Every year thousands of performers take to hundreds of stages all over Edinburgh to present shows for every taste. From big names in the world of entertainment to unknown artists looking to build their careers, the festival caters for everyone and includes theatre, comedy, dance, physical theatre, circus, cabaret, children’s shows, musicals, opera, music, spoken word, exhibitions and events.
Enjoy a fantastic mix of outdoor sports, activities and live music with the Keswick Mountain Festival. Based in Crow Park on the banks of Derwentwater, each year the Festival inspires thousands of people to get outside and enjoy the outdoors. With a variety of activities to choose from, there’s plenty of choice no matter what your age or ability. Families can take to the water, enjoy sporting activities and talks from the biggest names in outdoor adventure. The more athletic can run, swim, cycle or combine all three in the triathlon, surrounded by the most stunning scenery and challenging terrain England has to offer. Races include 5-50k runs, open water swimming, triathlons, two cycling sportives and events for junior athletes. Inspiration comes in the form of top athletes, experts and local heroes in the speaker programme hosted at the theatre. Hear all about their adventures and pick up some tips for your own.

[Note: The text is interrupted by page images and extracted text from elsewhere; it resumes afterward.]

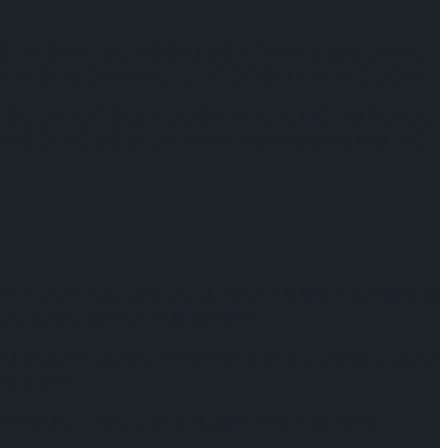
끝에서 울려 나오는 리듬은 단순한 박자가 아닌, 삶을 살아가는
에서 동적으로 이어지는 “소리와 움직임의 서사”가 완성됐다.
절 춤으로 세상과 맞섰던 소년들이 이제는 성숙한 예술가로 성장
 한 편의 공연을 본 것이 아니라, 시간이 만들어낸 예술적 증
 살아가는 삶의 찬란함”을 발레의 몸짓으로 구현했다. 무용수들의 팔
싶게 할 만큼 강한 에너지를 발산했다.
에서 죽음은 두려움으로 다가오지만, 춤은 그 죽음을 삶의 일부로
는 듯했다.
레가 아니라, 인간의 존재 그 자체를 찬미하는 행위였다.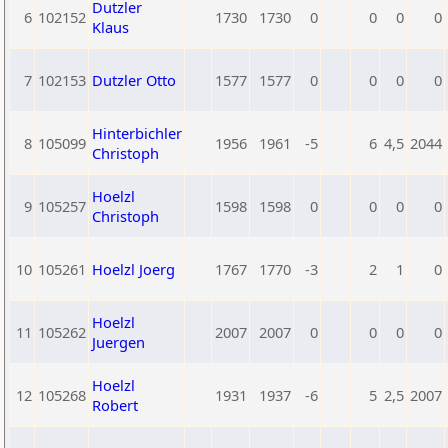
Dutzler
6
102152
1730
1730
0
0
0
0
Klaus
7
102153
Dutzler Otto
1577
1577
0
0
0
0
Hinterbichler
8
105099
1956
1961
-5
6
4,5
2044
Christoph
Hoelzl
9
105257
1598
1598
0
0
0
0
Christoph
10
105261
Hoelzl Joerg
1767
1770
-3
2
1
0
Hoelzl
11
105262
2007
2007
0
0
0
0
Juergen
Hoelzl
12
105268
1931
1937
-6
5
2,5
2007
Robert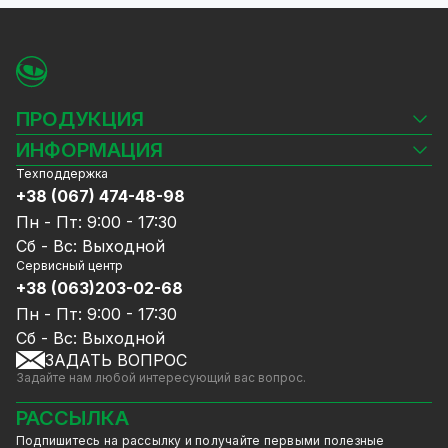
ПРОДУКЦИЯ
Камеры видеонаблюдения
ИНФОРМАЦИЯ
Видеорегистраторы
Техподдержка
Блог
Комплекты видеонаблюдения
+38 (067) 474-48-98
Доставка и оплата
СКУД
Пн - Пт: 9:00 - 17:30
Гарантия и Сервисное обслуживание
Источники питания
Сб - Вс: Выходной
Политика конфиденциальности
Сетевое оборудование
Сервисный центр
Договор публичной оферты
+38 (063)203-02-68
Ноутбуки и компьютеры
Сотрудничество
Аксессуары
Пн - Пт: 9:00 - 17:30
Услуги
Акции
Сб - Вс: Выходной
Калькулятор расчёта объёма HDD
ЗАДАТЬ ВОПРОС
Уцененный товар
Задайте нам любой интересующий вас вопрос.
GreenVision скидки
Мерч от GreenVision
РАССЫЛКА
Товары для дома
Подпишитесь на рассылку и получайте первыми полезные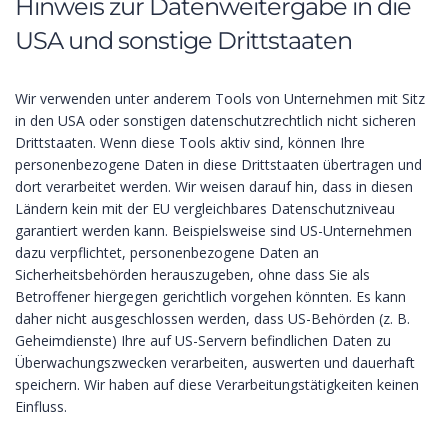
Hinweis zur Datenweitergabe in die
USA und sonstige Drittstaaten
Wir verwenden unter anderem Tools von Unternehmen mit Sitz
in den USA oder sonstigen datenschutzrechtlich nicht sicheren
Drittstaaten. Wenn diese Tools aktiv sind, können Ihre
personenbezogene Daten in diese Drittstaaten übertragen und
dort verarbeitet werden. Wir weisen darauf hin, dass in diesen
Ländern kein mit der EU vergleichbares Datenschutzniveau
garantiert werden kann. Beispielsweise sind US-Unternehmen
dazu verpflichtet, personenbezogene Daten an
Sicherheitsbehörden herauszugeben, ohne dass Sie als
Betroffener hiergegen gerichtlich vorgehen könnten. Es kann
daher nicht ausgeschlossen werden, dass US-Behörden (z. B.
Geheimdienste) Ihre auf US-Servern befindlichen Daten zu
Überwachungszwecken verarbeiten, auswerten und dauerhaft
speichern. Wir haben auf diese Verarbeitungstätigkeiten keinen
Einfluss.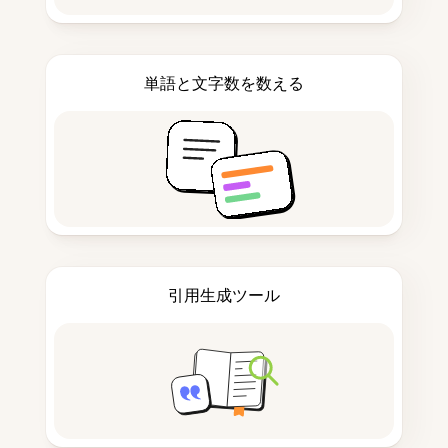
単語と文字数を数える
引用生成ツール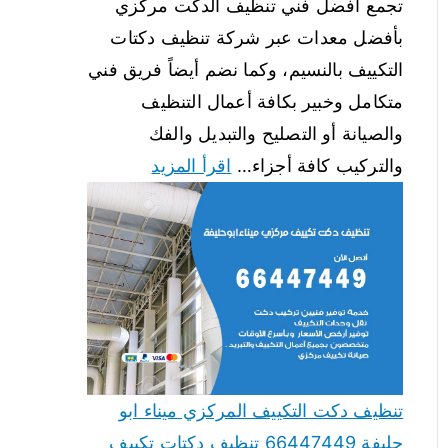
تجمع أفضل فني تنظيف الدكت مركزي
بأفضل معدات عبر شركة تنظيف دكتات
التكييف بالنسيم، وكما نضم أيضاً فريق فني
متكامل وخبير بكافة أعمال التنظيف
والصيانة أو التصليح والتبديل والفك
والتركيب كافة أجزاء…
اقرأ المزيد
تنظيف دكت التكييف المركزي ميناء ابو
حليفة 66447449 تنظيف دكتات تكييف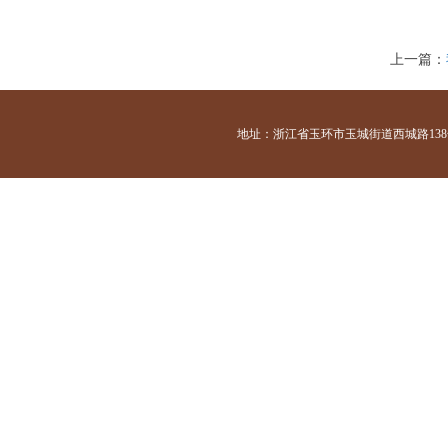
上一篇：
地址：浙江省玉环市玉城街道西城路138号 咨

Keswick, situated between the huge bulk of Skiddaw and the gentle beauty of Derwentwater, has become the major centre for tourism in the northern Lake District. This pretty market town offers a wide range of attractions for visitors, from shops and restaurants to museums with a difference, and boating trips around lake Derwentwater.
Carlisle has attractions and sights to suit every taste and interest. The three most famous attractions in the city are most likely the 900 year old Castle and Cathedral and the award winning Tullie House Museum & Art Gallery. Carlisle has so much to offer. If it’s fun you want, from extreme sports to quality time with the family, we have the places to play and attractions to visit. For those with an interest in history, the city is full of historic landmarks, significant buildings and interesting sights. If you’re looking for a more chilled out time, Carlisle has plenty of fabulous places to eat and drink before heading out for some top entertainment.

Located on the fringes of the Lake District, Westmorland County Show is a fantastic day out – voted as one of the UK’s favourite Shows and enjoyed by over 30,000 visitors every year. A major livestock Show with classes for cattle, sheep, pigs, goats and alpacas, heavy and light horses too, there’s plenty to see. Come and meet the foxhounds, get up close to magnificent cattle, marvel at the show jumping, discover the interactive displays in our Learning for Life Marquee, get inspired by the WI’s crafty creations, or cheer on your favourites in the Cumberland & Westmorland Wrestling. Be tempted by artisan chocolates, cheeses, pies, gins and much more in the North West’s largest local Food Hall, or drop the children off at our creche and enjoy the Show at your own pace.

Of the many treasures waiting to be discovered in the English Lake District, Lowther Castle is a particular gem. Built at the turn of the 19th century, on the site of two previous houses, the castle was a grand affair boasting a room for every day of the year. Its gardens were the envy of the north. But in 1957 the castle was demolished. Just the façade and outer walls remained standing and for over half a century, the place was empty – home only to chickens, pigs and the odd bat. The gardens were lost to wilderness. Seventy years on from its demolition, Lowther Castle is now one of the most intriguing visitor attractions in the country. Indeed it was voted Large Visitor Attraction of the Year 2018 in the Cumbria Tourism Awards.